Un mouvement artistique actuel, entre Addis-Abeba et Berlin
C’est un véritable mouvement artistique et intellectuel qui se développe à Addis-Abeba, avec des chefs de file comme Mihret Kebede, directrice-fondatrice du Netsa Art Village, membre fondatrice et manager de Tobiya Poetic Jazz, et Robel Temesgen, avec qui elle a organisé le workshop « Wax and Gold » à Addis-Abeba – un workshop autour de la liberté d’expression artistique (du 8 au 17 juillet 2013 au Netsa Art Village, financé par le Prince Claus Fund for Culture and Development, organisé par Netsa Art Village, avec le soutien de l’Alle School of Fine Arts and Design, l’université d’Addis-Abeba). Dans la continuité de ces projets, il faut compter la conférence internationale « Future Memories » en septembre 2014, délivrant une réflexion sur les frontières géographiques et symboliques entre les hommes et les pays.

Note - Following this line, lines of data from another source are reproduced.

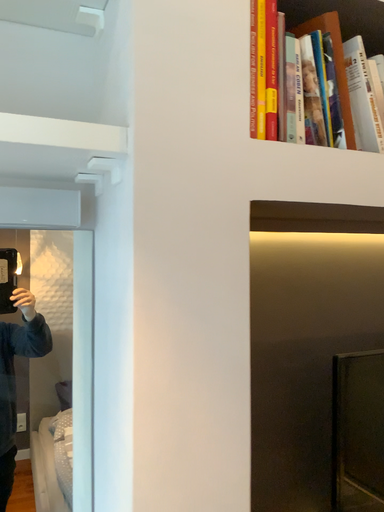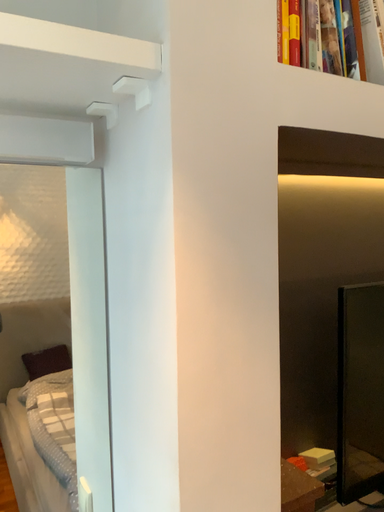 Question: Which way did the camera rotate in the video?

Choices:
 (A) rotated right
 (B) rotated left

Answer: (A) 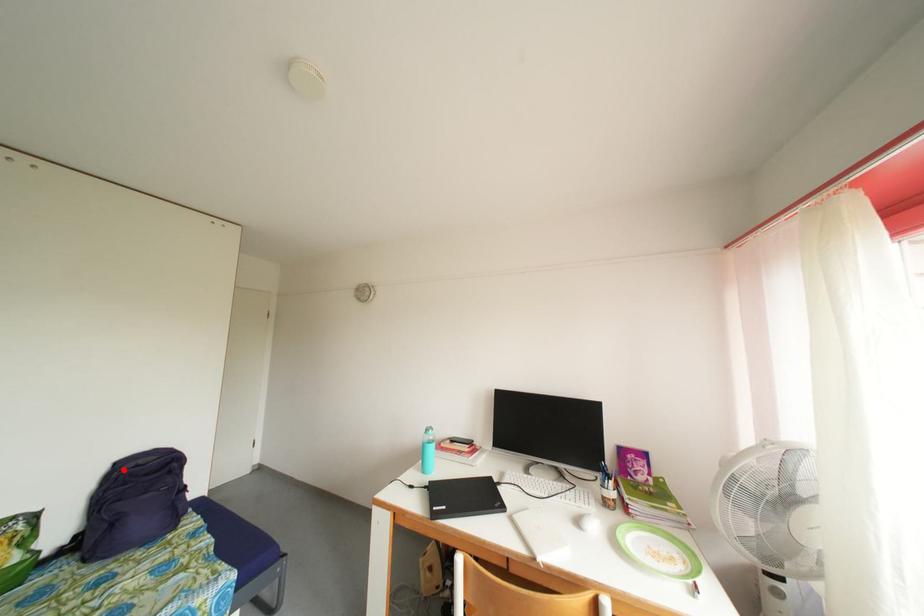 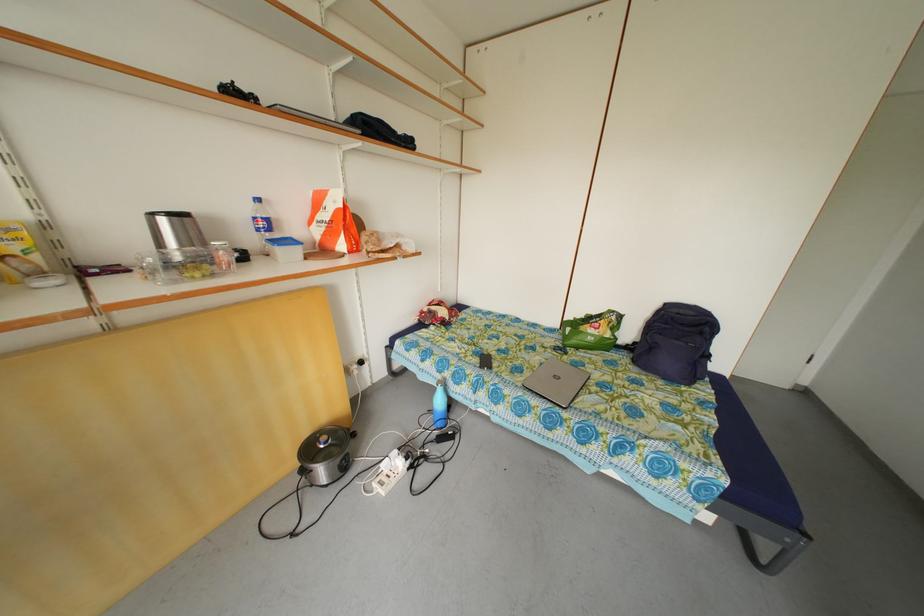 Find the pixel in the second image that matches the highlighted location in the first image.

(673, 310) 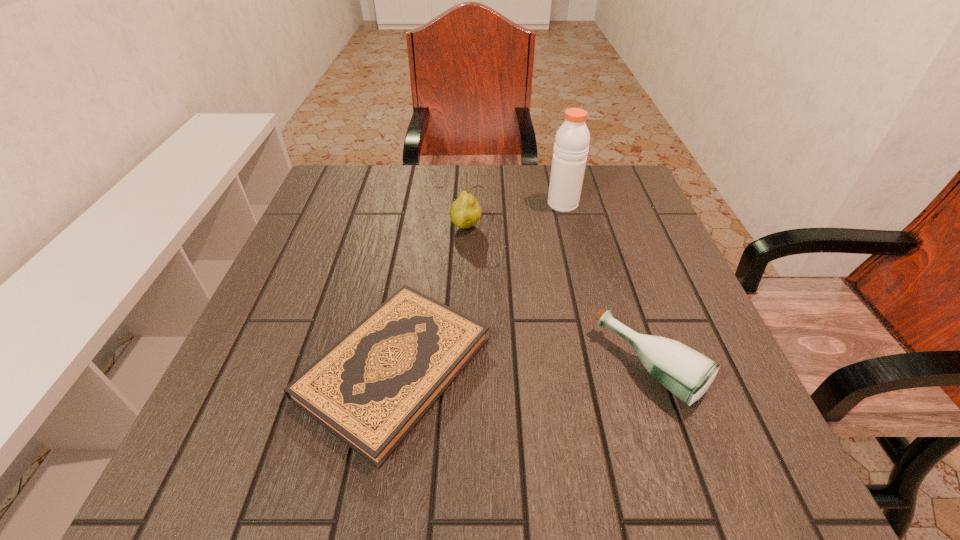 Locate an element on the screen. Image resolution: width=960 pixels, height=540 pixels. shaker is located at coordinates (571, 146).

This screenshot has width=960, height=540. In order to click on the farthest object in this screenshot , I will do `click(571, 146)`.

Locate an element on the screen. This screenshot has height=540, width=960. the second farthest object is located at coordinates (465, 212).

I want to click on pear, so click(x=465, y=212).

Find the location of `bottle`. bottle is located at coordinates (686, 373).

Locate an element on the screen. the shortest object is located at coordinates (370, 389).

Identify the location of vacant space located 0.170m on the right of the shaker. [x=645, y=204].

Locate an element on the screen. vacant space located on the left of the second farthest object is located at coordinates (379, 228).

You are a GUI agent. You are given a task and a screenshot of the screen. Output one action in this format:
    pyautogui.click(x=<x>, y=<y>)
    Task: Click on the vacant space positioned 0.270m on the left of the bottle
    
    Given the screenshot: What is the action you would take?
    pyautogui.click(x=444, y=367)

You are a GUI agent. You are given a task and a screenshot of the screen. Output one action in this format:
    pyautogui.click(x=<x>, y=<y>)
    Task: Click on the vacant space located 0.060m on the back of the hardback book
    The height and width of the screenshot is (540, 960).
    Given the screenshot: What is the action you would take?
    pyautogui.click(x=410, y=275) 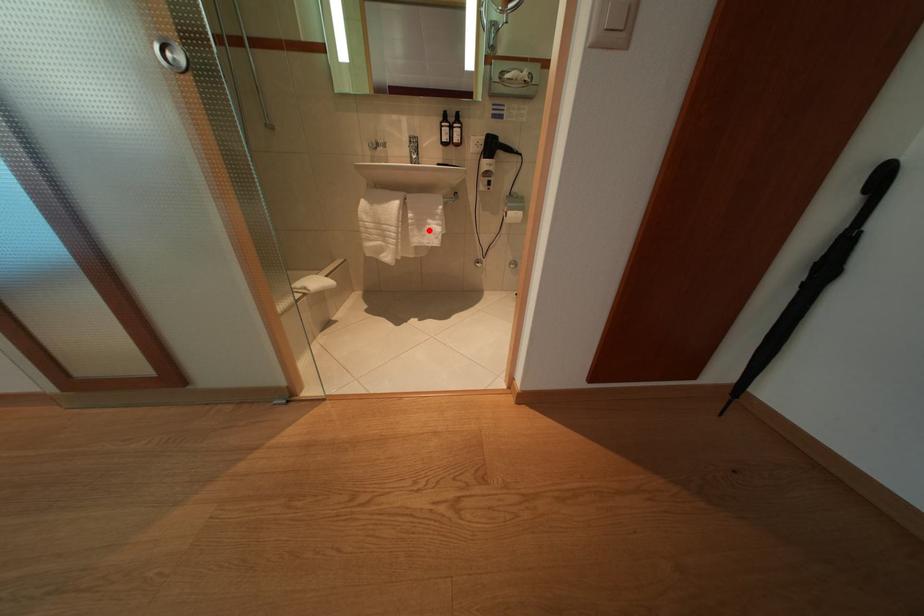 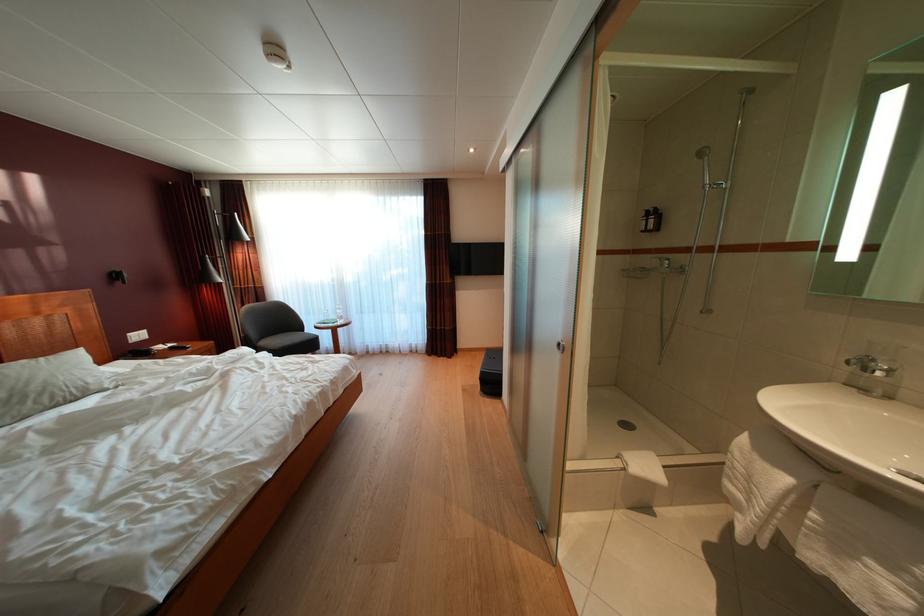 The point at the highlighted location is marked in the first image. Where is the corresponding point in the second image?

(849, 554) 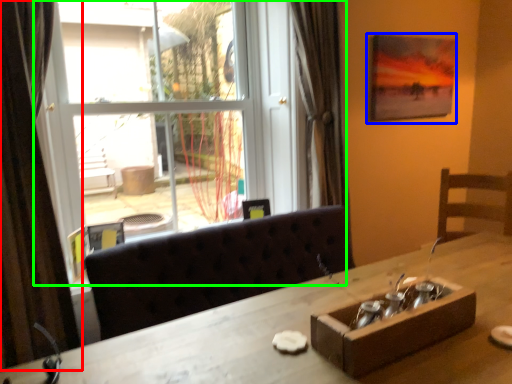 Question: Which is nearer to the curtain (highlighted by a red box)? picture frame (highlighted by a blue box) or window (highlighted by a green box).

Choices:
 (A) picture frame
 (B) window

Answer: (B) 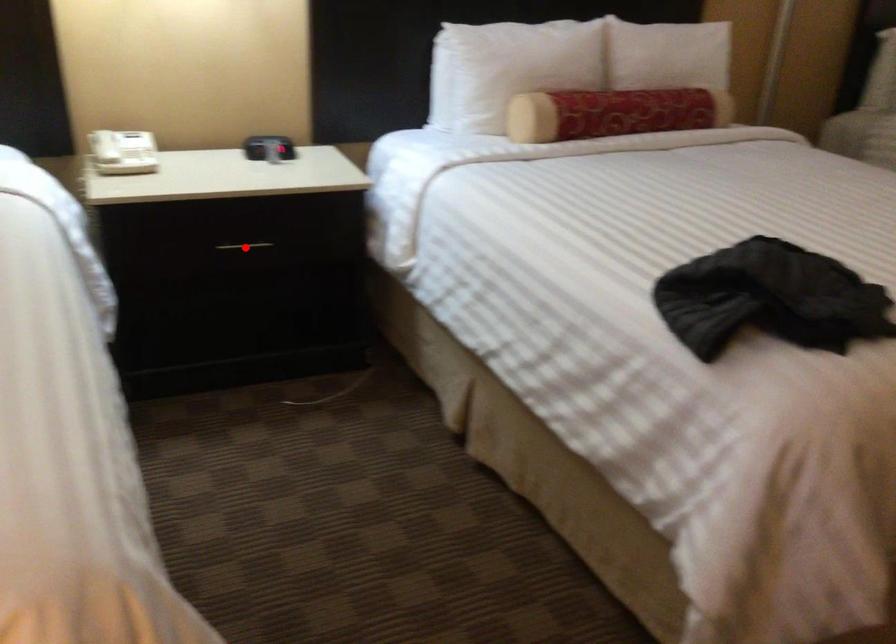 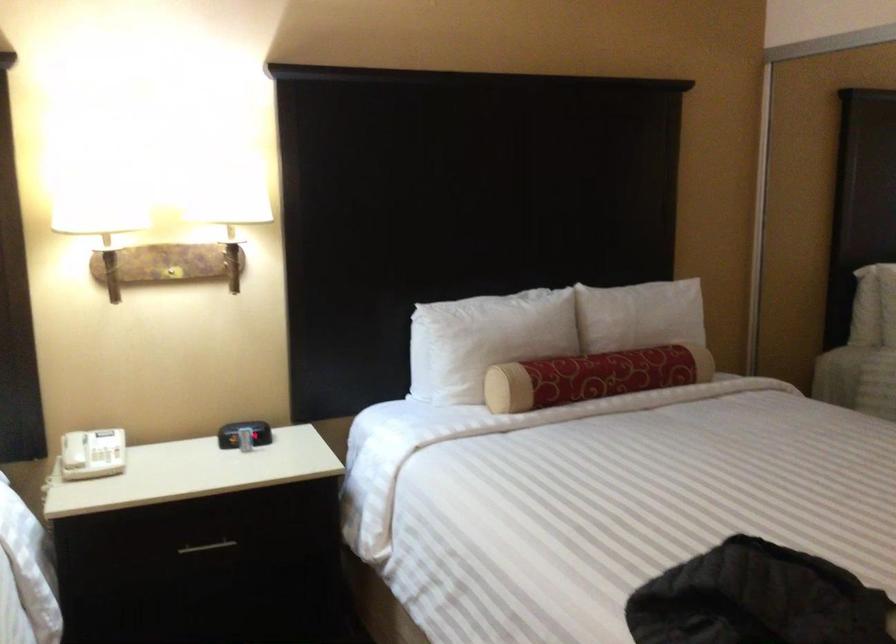 Question: I am providing you with two images of the same scene from different viewpoints. A red point is marked on the first image. Can you still see the location of the red point in image 2?

Choices:
 (A) Yes
 (B) No

Answer: (A) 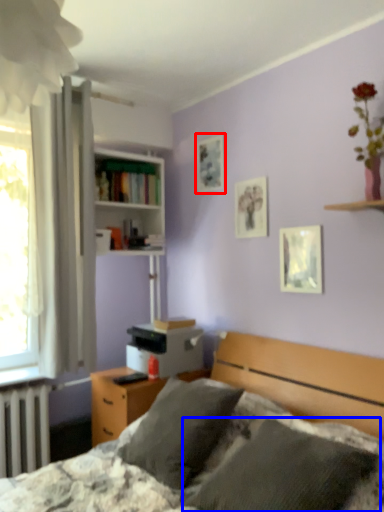 Question: Which object appears closest to the camera in this image, picture frame (highlighted by a red box) or pillow (highlighted by a blue box)?

Choices:
 (A) picture frame
 (B) pillow

Answer: (B) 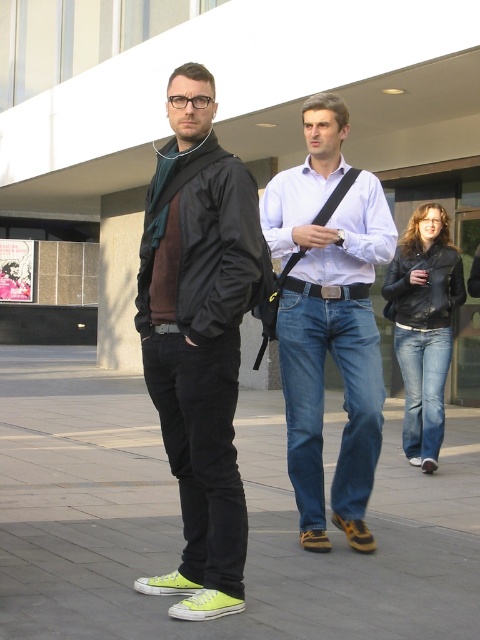 You are standing at the origin point in the image. The green canvas shoes at lower center are at coordinates point0.811, 0.519. Which direction should you move to reach them?

The green canvas shoes at lower center are located at point0.(249, 639), so you should move towards the lower center direction to reach them. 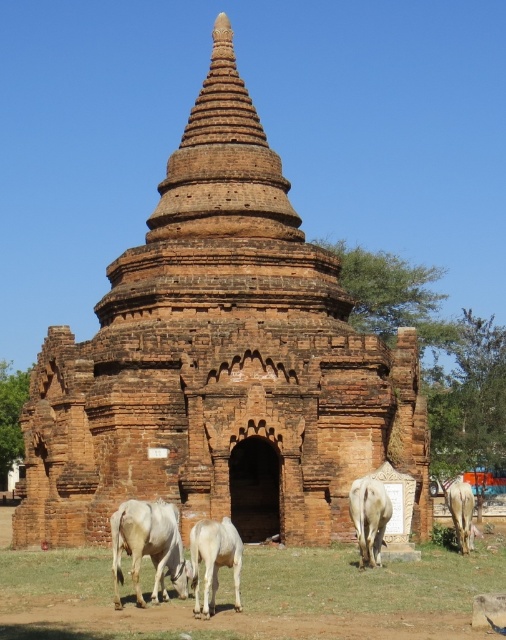 Between point (131, 301) and point (495, 577), which one is positioned behind?

The point (131, 301) is behind.

Between reddish-brown brick pagoda at center and green grass at lower center, which one appears on the left side from the viewer's perspective?

From the viewer's perspective, reddish-brown brick pagoda at center appears more on the left side.

Find the location of a particular element. The width and height of the screenshot is (506, 640). reddish-brown brick pagoda at center is located at coordinates point(220,362).

Identify the location of reddish-brown brick pagoda at center. (220, 362).

What do you see at coordinates (368, 580) in the screenshot?
I see `green grass at lower center` at bounding box center [368, 580].

Is point (343, 563) farther from camera compared to point (360, 547)?

Yes.

Image resolution: width=506 pixels, height=640 pixels. Identify the location of green grass at lower center. (368, 580).

In the scene shown: Is green grass at lower center taller than white smooth cow at lower left?

Incorrect, green grass at lower center's height is not larger of white smooth cow at lower left's.

Who is positioned more to the left, green grass at lower center or white smooth cow at lower left?

Positioned to the left is white smooth cow at lower left.

Who is more distant from viewer, (149, 588) or (152, 508)?

The point (149, 588) is behind.

Identify the location of green grass at lower center. (368, 580). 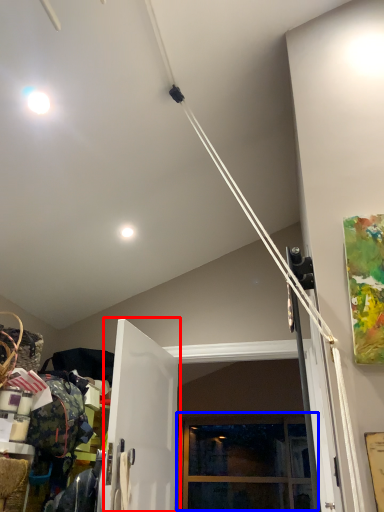 Question: Which point is further to the camera, door (highlighted by a red box) or window (highlighted by a blue box)?

Choices:
 (A) door
 (B) window

Answer: (B) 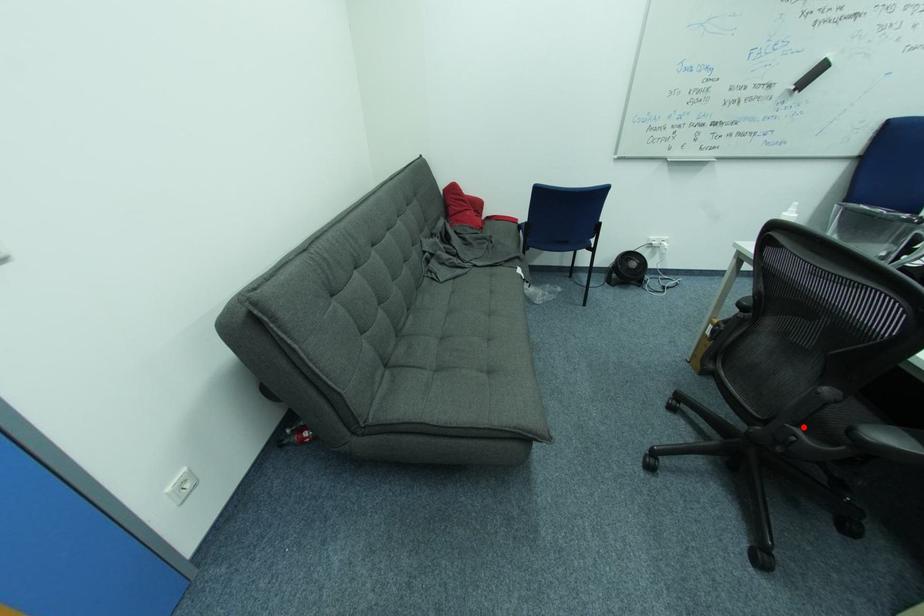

Cette effervescence de projets artistiques et poétiques est portée par un groupe dynamique d’acteurs culturels. Ce réseau s’étend, depuis deux ans, à Berlin : en juillet 2014, le workshop « A-B-A-B-A : from hear to here » a donné lieu à une performance à la Volksbühne de Berlin et à un film éponyme, dirigé par Clara Jo. Ces travaux ont été présentés de nouveau le 26 octobre dernier, à l’occasion de l’exposition « Uncertain States – Artistic Strategies in States of Emergency » à l’Akademie der Künste (Berlin). La projection du film de Clara Jo et la performance de poetry jazz par Robel Temesgen et Rike Scheffler furent suivies d’une discussion, menée par Olafur Eliasson, autour de la portée politique du « Wax and Gold ».
Un projet expérimental et transnational
Le workshop « A-B-A-B-A : from hear to here » est un projet expérimental. Il reprend la tradition de poetry jazz pour l’appliquer à un contexte international. Il met en scène des poètes de pays, de cultures, et surtout de langues différentes : l’amharique, l’allemand et l’anglais se mêlent, ainsi que les styles musicaux. Les performances associent la musique jazz, la parole poétique et la musique électronique contemporaine. Comment ne pas penser aux fameux éthio-jazz (style musical né dans les bars d’Addis-Abeba lors de la seconde moitié du siècle dernier et porté par la figure emblématique Mulatu Astatke), qui lui aussi alliait musique traditionnelle et musique moderne ? Mais ce workshop de poetry jazz est d’autant plus novateur qu’il ajoute à cette fusion les éléments poétiques et musicaux d’une autre aire géographique.
Dépasser les frontières de la langue : l’intraduisible poétique
L’écart de langues entre les participants du workshop aurait pu être un obstacle s’il n’avait pas été ici question d’un autre langage, celui des poètes. Rike Scheffler disait justement lors de cette conférence que ce qu’elle a trouvé si beau dans cette collaboration avec des poètes éthiopiens, c’est qu’ils communiquaient à travers les mouvements, la connexion des corps, la musique, dans un espace de mots et de poèmes. La fusion entre le jazz et la poésie prend alors tout son sens : la parole poétique est un chant fait de sons et de rythmes et elle exprime autant à travers cette matérialité sonore qu’elle ne le ferait par le sens des mots.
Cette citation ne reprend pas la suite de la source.